> [DATASET EXTRACT]:
* * *
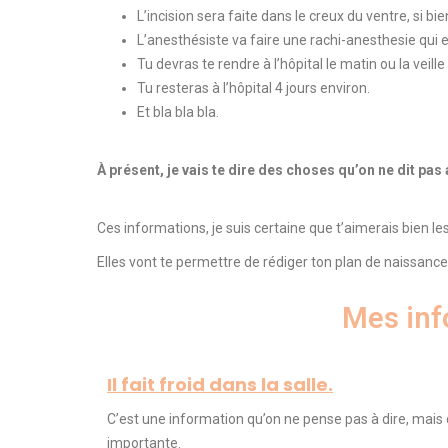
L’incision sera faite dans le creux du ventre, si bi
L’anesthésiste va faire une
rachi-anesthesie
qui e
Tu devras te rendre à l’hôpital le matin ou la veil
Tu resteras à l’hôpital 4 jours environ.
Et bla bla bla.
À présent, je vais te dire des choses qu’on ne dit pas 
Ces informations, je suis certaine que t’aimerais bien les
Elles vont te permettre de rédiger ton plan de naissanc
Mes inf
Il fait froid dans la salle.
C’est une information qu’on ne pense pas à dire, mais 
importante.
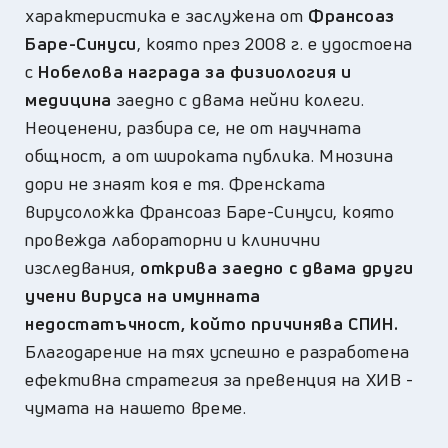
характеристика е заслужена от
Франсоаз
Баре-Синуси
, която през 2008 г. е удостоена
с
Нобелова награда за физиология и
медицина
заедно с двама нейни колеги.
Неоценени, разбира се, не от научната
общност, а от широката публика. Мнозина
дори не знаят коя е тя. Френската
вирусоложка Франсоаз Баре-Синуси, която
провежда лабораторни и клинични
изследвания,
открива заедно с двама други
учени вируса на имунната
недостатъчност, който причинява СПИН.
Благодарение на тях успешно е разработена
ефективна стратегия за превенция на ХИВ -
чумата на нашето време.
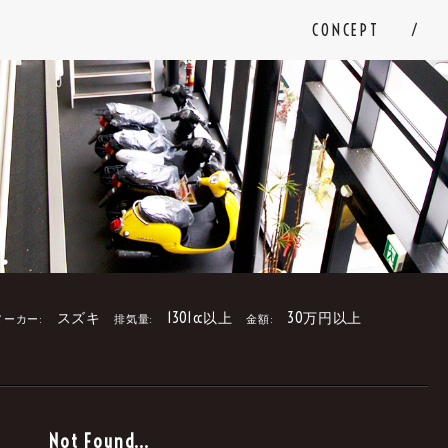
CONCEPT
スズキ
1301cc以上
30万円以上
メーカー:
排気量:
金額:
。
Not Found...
* * *
> [REQUIRED WORK]: The answer must consist of every line from the entries above that contains "hôpital".

> [RESULT OF THE TASK]:
Tu devras te rendre à l’hôpital le matin ou la veil
Tu resteras à l’hôpital 4 jours environ.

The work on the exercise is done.